The Food Processing Knowledge Transfer Network (FPKTN) will join with the Bioscience for Business KTN and the animal-genetics based Genesis Faraday to become a new body called the Bioscience KTN in September.
Discussions are also underway with the government’s Technology Strategy Board (TSB) to convert FPKTN’s parent, The Food Processing Faraday Partnership (FPFP) - set up started in January 2001 as a ‘not for profit’ company - into a body dedicated to translating academic food manufacturing research into practical technologies for use by the UK food industry.

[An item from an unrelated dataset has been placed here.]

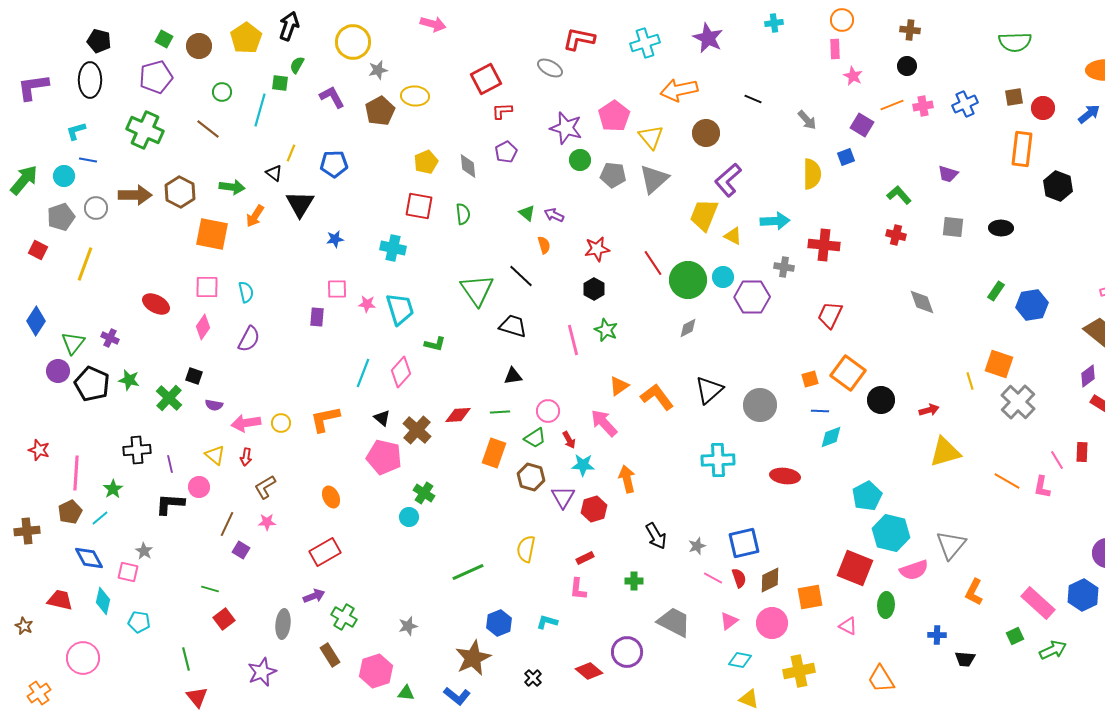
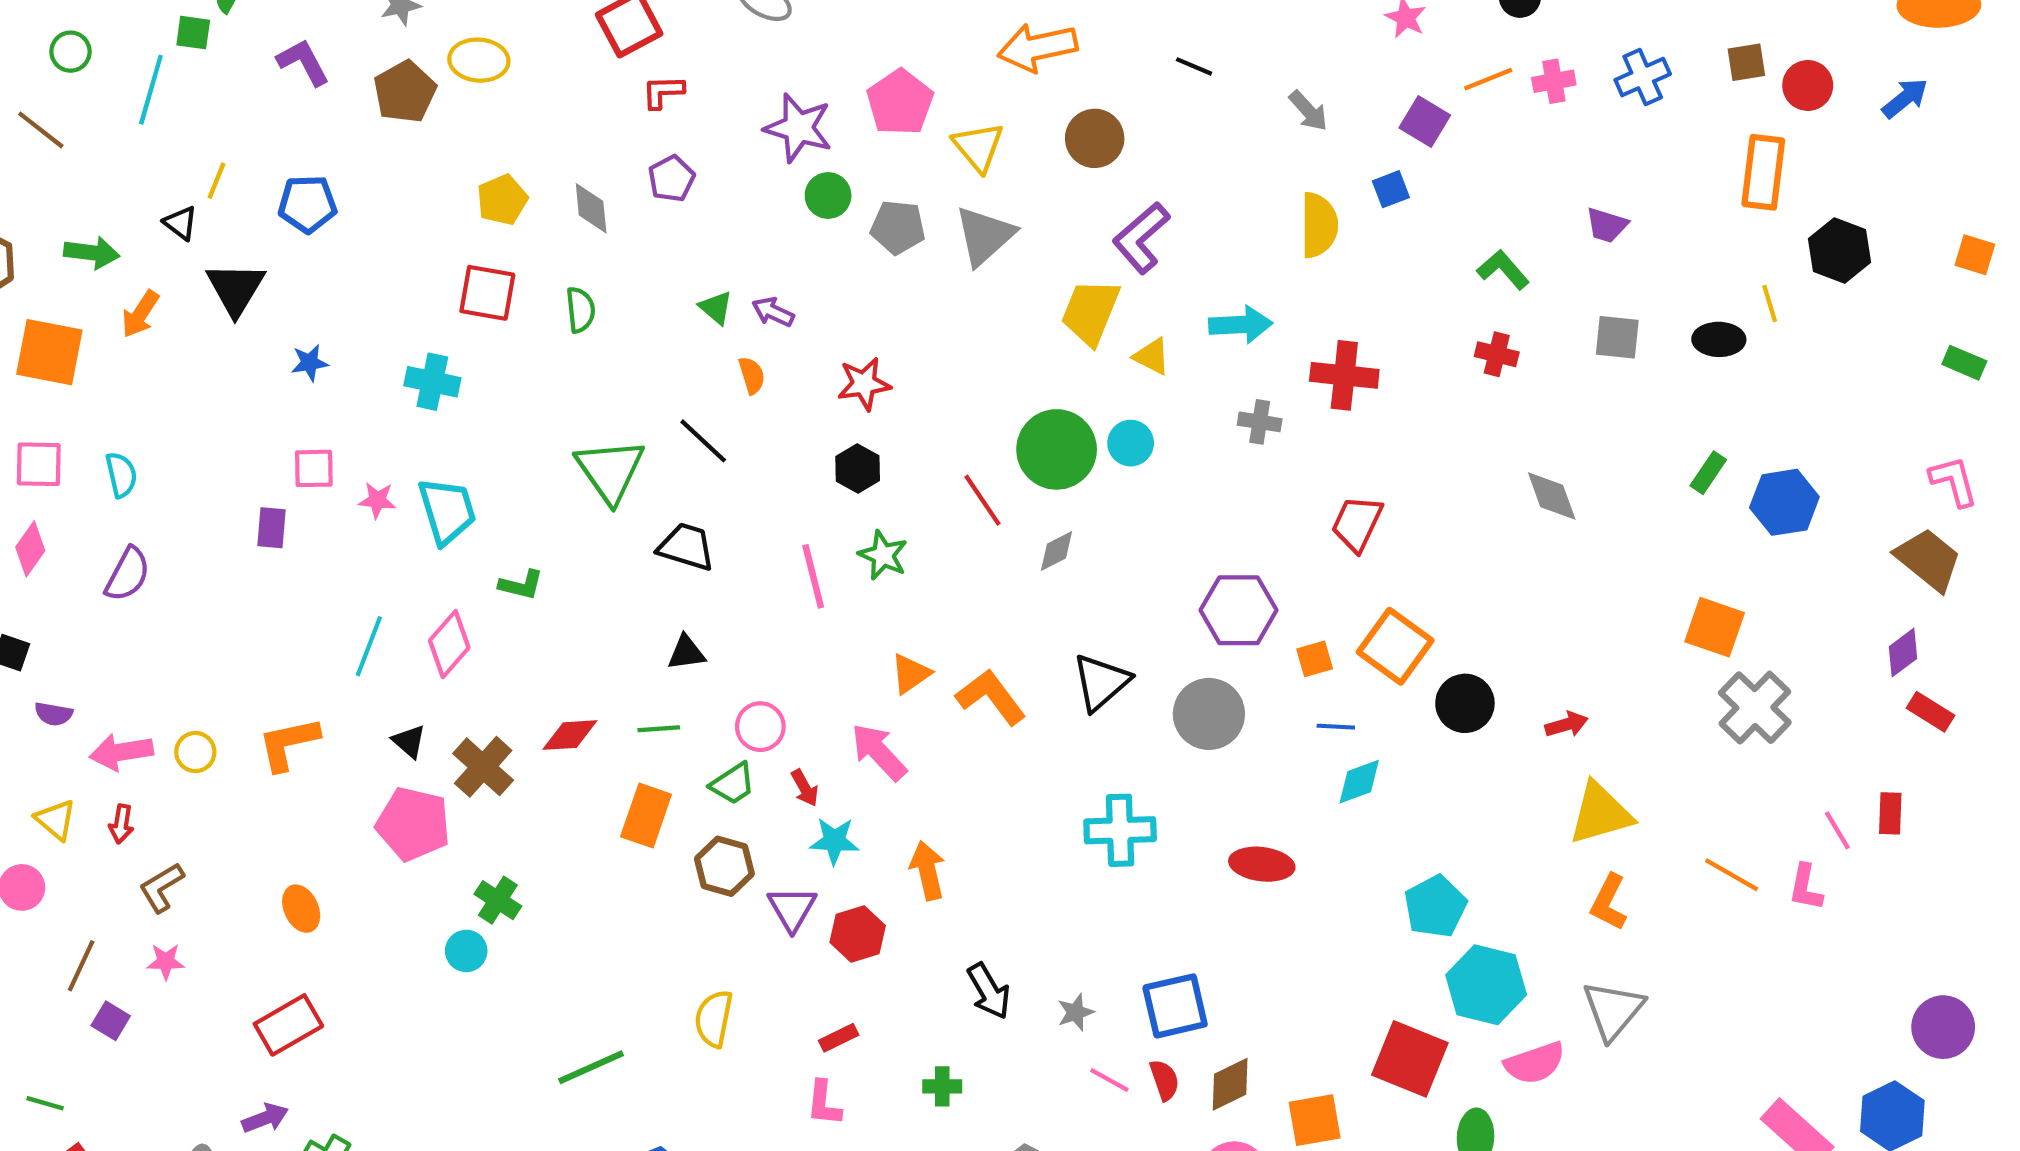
red line: (653, 263) -> (982, 500), moved
purple hexagon: (752, 297) -> (1239, 610), moved
yellow line: (970, 381) -> (1770, 303), moved
orange L-shape: (974, 592) -> (1609, 902), moved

Since being set up, the FPKTN has facilitated the introduction of new techniques and equipment to increase the efficiency and quality of the food manufacturing industry in the UK. In future, as part of the Bioscience KTN, its role will be co-ordinate research and development under a much broader remit than food processing alone.
Attempts to get ‘food’ into the title of the new KTN, along the lines of Agri-Food and Biosciences KTN, as reported earlier this year by Food Manufacture, to reflect the importance of the sector within its activities have not proved successful.
The FPKTN has a turnover of £1.5/year, of which 20% comes from the TSB, a business-focused organisation dedicated to promoting technology-enabled innovation across the UK; 5% from the Department for Environment, Food and Rural Affairs (DEFRA), and 75% from private companies. Over the six years of its existence it has run over 50 contracts for varies food companies and suppliers.
Speaking at its annual conference at DEFRA’s Food and Environmental Research Agency in York last week, FPKTN’s md Bob Marsh said: “Because we [FPKTN and FPFP] are separating, the Faraday needs to understand the best way to communicate with its client base.”